Software Heritage is archiving hundreds of millions of repositories, produced by tens of millions of developers. This amount to billions of distinct software artefacts (files, directories, revisions, releases) that need to be properly ingested in the gigantic Merkle graph that lies at the core of the archive.
It is quite natural to want to know how many artifacts are in the archive, from how many projects, and involving how many contributors: to answer these questions, we show a variety of counters on the main archive.
Counting billions of objects…
Maintaining these counters up to date may seem a no brainer, but when one looks at the details, it is not. Querying the database each time the main page is shown provides precise results, but involves a significant amount of interaction with the database, takes time, and puts unreasonable strain on the database.
A better approach seem for each loader to increment the global counters with the number of new objects it encounters. Unfortunately, if several workers happen to ingest forks of a same new project (and it does happen!), then the new objects end up being counted multiple times, and over time the counters diverge arbitrarily from the real values, so this is also a dead end.
… using probabilistic algorithms…
But let’s look at the gist of the idea: we have a stream of objects encountered by the loaders (possibly repeated), and we want to count the number of objects without repetition.
This problem has a precise definition in Mathematics: we are looking for the “cardinality of the support set of a multiset”. Also known as the “count distinct problem”, it has got a lot of attention from experts in Algorithms, in particular from Philippe Flajolet and his collaborators.
In particular, the seminal 2007 article “HyperLogLog: the analysis of a near-optimal cardinality estimation algorithm” by Philippe Flajolet, Éric Fusy, Olivier Gandouet and Frédéric Meunier in Discrete Mathematics & Theoretical Computer Science, shows how to estimate cardinalities in the billions with accuracy of 1%, using a few kB of memory. This approach has gained broad popularity over the years, and there are now many well engineered implementations available.
… is now deployed
We have chosen to use the redis implementation due to the simplicity of its API and its robustness.
The global picture of the architecture is the following:
- Several loaders are scrapping the repositories and populate several kafka topics, one per different object type (contents, directories, revisions, origins, …). They are mostly the objects we want to count
- A kafka consumer reads the different topics and send by batch the kind of object and their keys to the counters backend
- The backend creates an hyperloglog key per object type and counts the object’s unique keys with PFADD instructions, using a redis pipeline for more efficiency
- A prometheus exporter periodically reads the counters value and stores them in timeseries in prometheus. The counters backend reads the timeseries every 4 hours and generates a json that will be used by the webapp to display the historical graphics
- The webapp retrieves the live numbers and the historical data from the counters backend and renders them on the homepage
We can use an Hyperloglog key per object type because even if the number of objects to count is huge, each key is only using 12k bytes. We are able to count more than 20 billions of objects in 120k bytes!

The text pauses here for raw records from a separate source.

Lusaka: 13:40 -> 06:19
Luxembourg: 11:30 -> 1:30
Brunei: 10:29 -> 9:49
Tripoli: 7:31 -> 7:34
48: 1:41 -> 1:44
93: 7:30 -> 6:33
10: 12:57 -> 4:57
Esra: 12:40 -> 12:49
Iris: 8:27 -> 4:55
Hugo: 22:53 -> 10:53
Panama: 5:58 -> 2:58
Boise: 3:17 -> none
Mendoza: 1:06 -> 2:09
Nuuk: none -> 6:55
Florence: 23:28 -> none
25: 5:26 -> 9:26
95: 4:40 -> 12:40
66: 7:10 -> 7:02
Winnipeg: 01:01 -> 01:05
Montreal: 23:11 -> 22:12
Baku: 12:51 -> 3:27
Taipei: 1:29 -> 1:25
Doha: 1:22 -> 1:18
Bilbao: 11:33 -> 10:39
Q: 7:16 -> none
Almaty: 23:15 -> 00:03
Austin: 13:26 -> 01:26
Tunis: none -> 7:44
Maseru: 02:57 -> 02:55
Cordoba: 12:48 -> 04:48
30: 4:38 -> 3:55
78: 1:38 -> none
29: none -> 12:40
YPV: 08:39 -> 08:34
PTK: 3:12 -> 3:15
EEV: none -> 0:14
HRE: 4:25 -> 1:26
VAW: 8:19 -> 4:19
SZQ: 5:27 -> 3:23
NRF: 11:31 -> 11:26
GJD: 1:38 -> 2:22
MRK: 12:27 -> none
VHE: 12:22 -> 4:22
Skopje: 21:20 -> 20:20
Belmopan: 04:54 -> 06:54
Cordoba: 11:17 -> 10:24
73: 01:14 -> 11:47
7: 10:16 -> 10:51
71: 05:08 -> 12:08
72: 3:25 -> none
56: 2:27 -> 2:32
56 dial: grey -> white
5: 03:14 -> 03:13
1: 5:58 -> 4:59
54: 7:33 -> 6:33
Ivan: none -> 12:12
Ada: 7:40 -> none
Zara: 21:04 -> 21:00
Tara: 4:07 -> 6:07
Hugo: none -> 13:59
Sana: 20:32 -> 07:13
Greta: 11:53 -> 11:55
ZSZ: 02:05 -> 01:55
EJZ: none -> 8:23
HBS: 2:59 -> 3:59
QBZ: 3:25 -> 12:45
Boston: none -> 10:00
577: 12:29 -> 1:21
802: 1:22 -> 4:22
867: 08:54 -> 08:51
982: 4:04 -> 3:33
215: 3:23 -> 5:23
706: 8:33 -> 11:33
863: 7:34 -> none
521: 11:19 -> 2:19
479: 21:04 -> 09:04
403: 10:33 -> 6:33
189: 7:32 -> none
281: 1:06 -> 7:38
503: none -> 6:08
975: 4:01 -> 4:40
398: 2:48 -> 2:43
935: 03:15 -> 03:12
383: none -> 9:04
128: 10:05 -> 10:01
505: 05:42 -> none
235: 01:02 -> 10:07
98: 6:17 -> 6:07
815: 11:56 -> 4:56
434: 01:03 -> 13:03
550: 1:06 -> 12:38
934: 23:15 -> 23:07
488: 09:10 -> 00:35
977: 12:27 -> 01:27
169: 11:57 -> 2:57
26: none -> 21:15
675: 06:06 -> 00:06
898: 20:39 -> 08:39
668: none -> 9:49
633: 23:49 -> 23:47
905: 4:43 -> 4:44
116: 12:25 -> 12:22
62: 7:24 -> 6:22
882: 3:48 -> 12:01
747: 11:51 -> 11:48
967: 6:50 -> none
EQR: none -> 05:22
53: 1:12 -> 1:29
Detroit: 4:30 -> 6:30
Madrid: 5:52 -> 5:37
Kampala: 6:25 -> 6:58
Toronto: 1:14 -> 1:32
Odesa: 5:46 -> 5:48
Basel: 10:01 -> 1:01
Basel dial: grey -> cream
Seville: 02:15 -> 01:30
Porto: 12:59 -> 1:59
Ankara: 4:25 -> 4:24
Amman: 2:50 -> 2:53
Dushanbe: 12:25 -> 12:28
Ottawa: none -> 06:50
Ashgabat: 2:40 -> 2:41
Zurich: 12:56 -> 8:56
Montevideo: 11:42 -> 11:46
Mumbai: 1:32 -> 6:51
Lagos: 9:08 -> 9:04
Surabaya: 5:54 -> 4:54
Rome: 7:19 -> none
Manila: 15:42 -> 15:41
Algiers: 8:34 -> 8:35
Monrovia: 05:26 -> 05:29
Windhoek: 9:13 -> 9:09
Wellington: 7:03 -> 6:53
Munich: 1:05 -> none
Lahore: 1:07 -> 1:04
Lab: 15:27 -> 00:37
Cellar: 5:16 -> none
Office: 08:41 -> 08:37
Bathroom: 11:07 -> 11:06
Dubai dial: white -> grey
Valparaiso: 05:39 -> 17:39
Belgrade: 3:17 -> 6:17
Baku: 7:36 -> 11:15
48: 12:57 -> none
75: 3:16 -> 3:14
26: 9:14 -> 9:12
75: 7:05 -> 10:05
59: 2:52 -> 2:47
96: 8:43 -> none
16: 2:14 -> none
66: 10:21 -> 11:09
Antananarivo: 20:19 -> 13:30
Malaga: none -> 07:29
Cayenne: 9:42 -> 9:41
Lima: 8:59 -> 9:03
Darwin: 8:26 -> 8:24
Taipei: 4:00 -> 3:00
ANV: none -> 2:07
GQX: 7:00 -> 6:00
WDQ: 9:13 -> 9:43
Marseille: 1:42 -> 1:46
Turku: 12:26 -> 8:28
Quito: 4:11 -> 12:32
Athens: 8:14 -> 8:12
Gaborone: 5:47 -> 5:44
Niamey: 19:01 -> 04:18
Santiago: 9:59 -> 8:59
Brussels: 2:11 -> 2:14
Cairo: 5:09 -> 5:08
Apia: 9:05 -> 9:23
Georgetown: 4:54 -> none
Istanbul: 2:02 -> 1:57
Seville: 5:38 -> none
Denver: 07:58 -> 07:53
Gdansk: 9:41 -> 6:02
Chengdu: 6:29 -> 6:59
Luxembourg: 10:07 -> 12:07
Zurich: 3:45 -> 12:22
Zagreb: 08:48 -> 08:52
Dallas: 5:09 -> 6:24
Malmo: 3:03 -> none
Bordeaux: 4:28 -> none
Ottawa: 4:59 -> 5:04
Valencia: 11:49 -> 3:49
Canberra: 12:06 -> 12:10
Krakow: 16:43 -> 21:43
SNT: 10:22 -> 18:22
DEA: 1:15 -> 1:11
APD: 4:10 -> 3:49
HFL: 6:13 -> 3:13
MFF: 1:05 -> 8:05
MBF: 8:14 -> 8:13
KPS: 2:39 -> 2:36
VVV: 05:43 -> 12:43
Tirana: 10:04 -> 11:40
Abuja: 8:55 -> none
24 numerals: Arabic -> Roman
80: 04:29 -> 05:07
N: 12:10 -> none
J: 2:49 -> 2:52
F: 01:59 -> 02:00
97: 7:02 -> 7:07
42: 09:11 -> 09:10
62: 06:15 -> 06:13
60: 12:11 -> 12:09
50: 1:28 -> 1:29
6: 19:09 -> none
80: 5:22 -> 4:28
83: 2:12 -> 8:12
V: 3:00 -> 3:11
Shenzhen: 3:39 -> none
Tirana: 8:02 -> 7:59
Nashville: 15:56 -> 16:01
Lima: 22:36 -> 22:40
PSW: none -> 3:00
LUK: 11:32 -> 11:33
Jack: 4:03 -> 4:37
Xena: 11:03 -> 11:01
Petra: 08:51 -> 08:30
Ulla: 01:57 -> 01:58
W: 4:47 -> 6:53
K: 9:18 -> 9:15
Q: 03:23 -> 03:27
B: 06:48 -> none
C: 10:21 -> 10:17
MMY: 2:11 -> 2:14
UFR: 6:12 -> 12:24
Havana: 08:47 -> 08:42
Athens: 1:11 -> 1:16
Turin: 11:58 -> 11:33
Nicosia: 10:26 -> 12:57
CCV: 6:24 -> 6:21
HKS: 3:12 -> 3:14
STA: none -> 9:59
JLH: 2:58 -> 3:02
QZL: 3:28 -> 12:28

The promise is kept in terms of accuracy as most of the values have less than 1% of deviation from the reality. The only counter with a divergence greater than 1% is
skipped_content with an average of 2.5% on the last month but it’s the counter with the smallest cardinality with a number of different objects less than 150 000.
The biggest counter,
content, is counting more than 10 billions of unique elements with an accurracy of 0.5%.
The source code of the backend is available on the archive.
This is now deployed, and you can find the up to date counters on the main archive page.
We would like to thank Éric Fusy and Frédéric Meunier for their kind help in understanding some corner cases of the algorithm, and we deeply regret that Philippe Flajolet is no longer with us to see how this is yet another application of his marvelous work in algorithms.